## Material provided
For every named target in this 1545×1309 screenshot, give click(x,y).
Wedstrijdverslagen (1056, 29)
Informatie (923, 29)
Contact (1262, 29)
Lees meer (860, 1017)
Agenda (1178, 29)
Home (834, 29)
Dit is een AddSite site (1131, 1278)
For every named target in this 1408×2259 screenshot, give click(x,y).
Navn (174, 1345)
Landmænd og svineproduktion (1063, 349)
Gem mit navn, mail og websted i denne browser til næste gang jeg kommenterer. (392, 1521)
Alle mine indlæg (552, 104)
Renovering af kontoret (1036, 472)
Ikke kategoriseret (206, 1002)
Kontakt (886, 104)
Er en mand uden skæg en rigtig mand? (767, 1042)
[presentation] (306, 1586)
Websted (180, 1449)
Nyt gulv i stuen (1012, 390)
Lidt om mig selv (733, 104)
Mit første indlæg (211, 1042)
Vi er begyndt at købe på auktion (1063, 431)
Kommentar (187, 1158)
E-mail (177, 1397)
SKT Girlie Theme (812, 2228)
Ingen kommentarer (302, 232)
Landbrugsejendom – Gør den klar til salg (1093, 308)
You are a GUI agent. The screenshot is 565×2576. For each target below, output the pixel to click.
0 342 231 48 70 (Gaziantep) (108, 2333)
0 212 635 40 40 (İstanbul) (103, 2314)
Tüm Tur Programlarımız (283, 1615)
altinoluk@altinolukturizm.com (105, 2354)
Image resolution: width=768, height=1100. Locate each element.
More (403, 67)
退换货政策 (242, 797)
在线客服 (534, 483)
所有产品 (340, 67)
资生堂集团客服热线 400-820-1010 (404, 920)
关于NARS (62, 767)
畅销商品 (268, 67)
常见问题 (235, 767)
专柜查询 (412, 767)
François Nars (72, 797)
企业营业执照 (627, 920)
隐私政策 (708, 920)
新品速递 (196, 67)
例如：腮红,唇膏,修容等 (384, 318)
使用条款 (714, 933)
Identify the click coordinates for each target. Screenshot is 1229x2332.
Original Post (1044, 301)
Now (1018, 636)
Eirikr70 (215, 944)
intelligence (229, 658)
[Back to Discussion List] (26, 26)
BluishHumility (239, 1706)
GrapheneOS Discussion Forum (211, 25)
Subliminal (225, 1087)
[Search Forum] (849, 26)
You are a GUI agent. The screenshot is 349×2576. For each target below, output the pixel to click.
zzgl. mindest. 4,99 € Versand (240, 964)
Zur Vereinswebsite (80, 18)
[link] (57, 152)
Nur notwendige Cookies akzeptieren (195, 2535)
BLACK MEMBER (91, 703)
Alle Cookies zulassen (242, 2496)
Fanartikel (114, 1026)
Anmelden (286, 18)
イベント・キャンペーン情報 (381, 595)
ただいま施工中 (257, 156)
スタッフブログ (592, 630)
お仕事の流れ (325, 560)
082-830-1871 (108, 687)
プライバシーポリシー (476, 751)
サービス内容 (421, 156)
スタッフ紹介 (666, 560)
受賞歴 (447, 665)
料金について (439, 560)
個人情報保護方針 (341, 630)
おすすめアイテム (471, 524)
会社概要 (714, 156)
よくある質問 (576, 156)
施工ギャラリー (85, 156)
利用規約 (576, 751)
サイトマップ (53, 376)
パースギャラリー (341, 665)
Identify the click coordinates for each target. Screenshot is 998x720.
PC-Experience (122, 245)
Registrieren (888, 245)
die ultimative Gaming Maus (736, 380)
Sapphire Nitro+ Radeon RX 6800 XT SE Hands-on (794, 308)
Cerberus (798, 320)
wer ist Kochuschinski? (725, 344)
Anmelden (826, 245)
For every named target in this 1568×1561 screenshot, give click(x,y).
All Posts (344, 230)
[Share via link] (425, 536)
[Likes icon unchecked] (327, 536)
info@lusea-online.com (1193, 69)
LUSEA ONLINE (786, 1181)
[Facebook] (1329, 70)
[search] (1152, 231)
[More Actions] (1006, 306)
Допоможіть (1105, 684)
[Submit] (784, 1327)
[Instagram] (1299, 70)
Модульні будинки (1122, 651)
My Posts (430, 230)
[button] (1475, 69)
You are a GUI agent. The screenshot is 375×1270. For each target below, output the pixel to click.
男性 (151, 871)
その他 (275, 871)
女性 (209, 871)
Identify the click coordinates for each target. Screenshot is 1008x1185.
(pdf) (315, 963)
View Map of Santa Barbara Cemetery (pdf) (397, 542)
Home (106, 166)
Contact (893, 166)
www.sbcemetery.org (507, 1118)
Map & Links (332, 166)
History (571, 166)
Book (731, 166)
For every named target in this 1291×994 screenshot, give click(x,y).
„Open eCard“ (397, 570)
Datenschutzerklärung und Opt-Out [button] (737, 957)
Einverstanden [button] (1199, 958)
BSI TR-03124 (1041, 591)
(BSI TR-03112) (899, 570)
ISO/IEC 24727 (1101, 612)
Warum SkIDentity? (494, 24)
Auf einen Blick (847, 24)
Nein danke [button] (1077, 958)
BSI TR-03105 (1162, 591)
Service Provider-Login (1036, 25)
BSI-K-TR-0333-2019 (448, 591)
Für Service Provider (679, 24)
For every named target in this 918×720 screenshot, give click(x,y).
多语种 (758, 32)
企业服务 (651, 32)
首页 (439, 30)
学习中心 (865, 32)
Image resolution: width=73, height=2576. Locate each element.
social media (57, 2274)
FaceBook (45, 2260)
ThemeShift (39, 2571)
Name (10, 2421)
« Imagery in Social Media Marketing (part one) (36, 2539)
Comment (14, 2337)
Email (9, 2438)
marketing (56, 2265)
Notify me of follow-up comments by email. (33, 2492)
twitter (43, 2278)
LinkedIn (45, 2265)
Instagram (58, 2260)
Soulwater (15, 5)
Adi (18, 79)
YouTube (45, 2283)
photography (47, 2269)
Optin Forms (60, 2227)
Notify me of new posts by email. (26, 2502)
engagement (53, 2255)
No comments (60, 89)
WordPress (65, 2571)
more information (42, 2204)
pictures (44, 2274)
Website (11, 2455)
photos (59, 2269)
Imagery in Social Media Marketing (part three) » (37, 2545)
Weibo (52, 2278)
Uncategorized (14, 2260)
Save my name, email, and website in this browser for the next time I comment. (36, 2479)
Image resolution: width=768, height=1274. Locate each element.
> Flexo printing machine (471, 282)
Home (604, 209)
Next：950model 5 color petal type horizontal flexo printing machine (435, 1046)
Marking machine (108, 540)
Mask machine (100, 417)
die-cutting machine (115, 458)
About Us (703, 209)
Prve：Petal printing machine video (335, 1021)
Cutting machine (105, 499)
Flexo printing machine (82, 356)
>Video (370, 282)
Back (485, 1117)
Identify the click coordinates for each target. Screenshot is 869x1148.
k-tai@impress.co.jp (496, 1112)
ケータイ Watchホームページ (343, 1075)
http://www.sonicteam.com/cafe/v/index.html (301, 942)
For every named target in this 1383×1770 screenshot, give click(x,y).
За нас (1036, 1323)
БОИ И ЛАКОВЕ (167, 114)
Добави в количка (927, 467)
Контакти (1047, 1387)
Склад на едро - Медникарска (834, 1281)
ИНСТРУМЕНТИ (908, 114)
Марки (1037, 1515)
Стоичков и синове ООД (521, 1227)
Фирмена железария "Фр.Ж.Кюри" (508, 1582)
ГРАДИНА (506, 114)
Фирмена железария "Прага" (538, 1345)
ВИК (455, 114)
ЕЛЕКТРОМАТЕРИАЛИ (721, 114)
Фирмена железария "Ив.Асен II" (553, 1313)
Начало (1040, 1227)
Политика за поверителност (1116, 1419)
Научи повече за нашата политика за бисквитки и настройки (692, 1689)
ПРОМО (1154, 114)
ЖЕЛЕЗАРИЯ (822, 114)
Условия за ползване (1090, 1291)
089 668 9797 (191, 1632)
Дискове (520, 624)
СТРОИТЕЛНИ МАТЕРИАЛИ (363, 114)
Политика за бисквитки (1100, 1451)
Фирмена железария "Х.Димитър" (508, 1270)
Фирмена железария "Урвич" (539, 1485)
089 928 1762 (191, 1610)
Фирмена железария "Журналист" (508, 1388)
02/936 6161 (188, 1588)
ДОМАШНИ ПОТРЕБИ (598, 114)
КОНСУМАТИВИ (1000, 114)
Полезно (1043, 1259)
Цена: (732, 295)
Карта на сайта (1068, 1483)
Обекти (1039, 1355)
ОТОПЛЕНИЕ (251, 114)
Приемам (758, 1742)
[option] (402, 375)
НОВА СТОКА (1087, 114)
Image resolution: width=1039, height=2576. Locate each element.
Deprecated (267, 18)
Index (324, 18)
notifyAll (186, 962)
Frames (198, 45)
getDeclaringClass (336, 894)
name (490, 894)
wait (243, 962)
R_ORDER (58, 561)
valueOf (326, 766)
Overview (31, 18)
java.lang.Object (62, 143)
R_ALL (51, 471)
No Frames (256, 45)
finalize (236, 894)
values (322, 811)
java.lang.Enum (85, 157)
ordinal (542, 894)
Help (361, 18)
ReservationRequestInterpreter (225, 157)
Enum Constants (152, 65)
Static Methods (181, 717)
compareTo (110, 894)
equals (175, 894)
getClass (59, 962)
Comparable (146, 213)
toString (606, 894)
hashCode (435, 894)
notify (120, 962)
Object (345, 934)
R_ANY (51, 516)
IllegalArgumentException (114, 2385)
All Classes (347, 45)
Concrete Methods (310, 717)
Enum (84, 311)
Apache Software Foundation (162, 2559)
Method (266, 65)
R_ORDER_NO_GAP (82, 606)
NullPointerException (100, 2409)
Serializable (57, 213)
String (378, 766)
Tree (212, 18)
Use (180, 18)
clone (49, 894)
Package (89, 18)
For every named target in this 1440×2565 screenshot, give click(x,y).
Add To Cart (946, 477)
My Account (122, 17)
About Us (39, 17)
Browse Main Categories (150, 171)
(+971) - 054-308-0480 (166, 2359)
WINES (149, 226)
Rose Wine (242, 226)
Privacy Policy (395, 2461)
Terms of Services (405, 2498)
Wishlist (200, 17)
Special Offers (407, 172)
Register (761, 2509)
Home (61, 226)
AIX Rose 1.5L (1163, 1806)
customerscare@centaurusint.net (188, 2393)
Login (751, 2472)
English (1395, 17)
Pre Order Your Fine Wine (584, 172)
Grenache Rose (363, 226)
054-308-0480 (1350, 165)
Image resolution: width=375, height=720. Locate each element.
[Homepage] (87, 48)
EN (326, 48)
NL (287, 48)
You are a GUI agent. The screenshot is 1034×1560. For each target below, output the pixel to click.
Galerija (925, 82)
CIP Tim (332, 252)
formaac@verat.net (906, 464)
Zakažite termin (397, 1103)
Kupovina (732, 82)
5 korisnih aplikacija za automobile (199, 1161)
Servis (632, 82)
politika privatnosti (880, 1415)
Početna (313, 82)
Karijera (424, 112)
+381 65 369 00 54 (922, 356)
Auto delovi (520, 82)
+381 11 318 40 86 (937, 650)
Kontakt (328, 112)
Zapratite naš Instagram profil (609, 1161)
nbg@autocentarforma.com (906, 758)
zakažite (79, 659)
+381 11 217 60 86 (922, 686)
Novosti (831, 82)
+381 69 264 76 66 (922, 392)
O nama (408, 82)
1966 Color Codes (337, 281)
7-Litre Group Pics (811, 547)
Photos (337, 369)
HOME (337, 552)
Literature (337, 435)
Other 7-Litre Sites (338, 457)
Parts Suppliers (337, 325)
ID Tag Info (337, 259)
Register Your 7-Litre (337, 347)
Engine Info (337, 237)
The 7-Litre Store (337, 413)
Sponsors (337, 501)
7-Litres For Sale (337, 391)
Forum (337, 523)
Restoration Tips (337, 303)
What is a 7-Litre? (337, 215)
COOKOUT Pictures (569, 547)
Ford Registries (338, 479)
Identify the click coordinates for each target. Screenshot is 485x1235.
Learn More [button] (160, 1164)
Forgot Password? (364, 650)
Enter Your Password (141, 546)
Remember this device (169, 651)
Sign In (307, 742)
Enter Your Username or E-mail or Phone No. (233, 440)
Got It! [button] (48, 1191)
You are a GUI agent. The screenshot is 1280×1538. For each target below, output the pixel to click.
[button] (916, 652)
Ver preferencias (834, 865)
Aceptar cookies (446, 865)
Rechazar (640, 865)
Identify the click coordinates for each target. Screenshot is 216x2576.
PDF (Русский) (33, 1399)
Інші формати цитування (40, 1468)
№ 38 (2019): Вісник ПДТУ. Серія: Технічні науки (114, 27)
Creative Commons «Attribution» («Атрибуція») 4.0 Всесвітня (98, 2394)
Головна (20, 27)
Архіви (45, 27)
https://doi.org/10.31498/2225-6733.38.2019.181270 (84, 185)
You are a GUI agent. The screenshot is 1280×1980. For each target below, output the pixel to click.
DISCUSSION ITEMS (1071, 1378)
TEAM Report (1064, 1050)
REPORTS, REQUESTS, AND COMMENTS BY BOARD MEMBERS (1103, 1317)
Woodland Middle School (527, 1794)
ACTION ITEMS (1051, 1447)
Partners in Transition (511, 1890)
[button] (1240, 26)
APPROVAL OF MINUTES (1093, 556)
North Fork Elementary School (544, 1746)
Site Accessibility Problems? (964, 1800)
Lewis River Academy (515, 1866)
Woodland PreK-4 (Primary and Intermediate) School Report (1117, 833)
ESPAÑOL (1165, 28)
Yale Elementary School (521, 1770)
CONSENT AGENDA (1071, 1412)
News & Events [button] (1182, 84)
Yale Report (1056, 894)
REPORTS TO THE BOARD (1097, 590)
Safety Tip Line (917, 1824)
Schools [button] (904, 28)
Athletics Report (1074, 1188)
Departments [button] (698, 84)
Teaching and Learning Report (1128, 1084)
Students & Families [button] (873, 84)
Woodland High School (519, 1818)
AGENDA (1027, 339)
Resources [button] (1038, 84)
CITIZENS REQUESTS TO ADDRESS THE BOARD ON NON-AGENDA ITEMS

## Task goal
Transcribe the records above from the line holding "Registrieren (888, 245)" down to the line holding "[search] (1152, 231)", inclusive, without adding anything.

## Solution to this exercise
Registrieren (888, 245)
die ultimative Gaming Maus (736, 380)
Sapphire Nitro+ Radeon RX 6800 XT SE Hands-on (794, 308)
Cerberus (798, 320)
wer ist Kochuschinski? (725, 344)
Anmelden (826, 245)
For every named target in this 1568×1561 screenshot, give click(x,y).
All Posts (344, 230)
[Share via link] (425, 536)
[Likes icon unchecked] (327, 536)
info@lusea-online.com (1193, 69)
LUSEA ONLINE (786, 1181)
[Facebook] (1329, 70)
[search] (1152, 231)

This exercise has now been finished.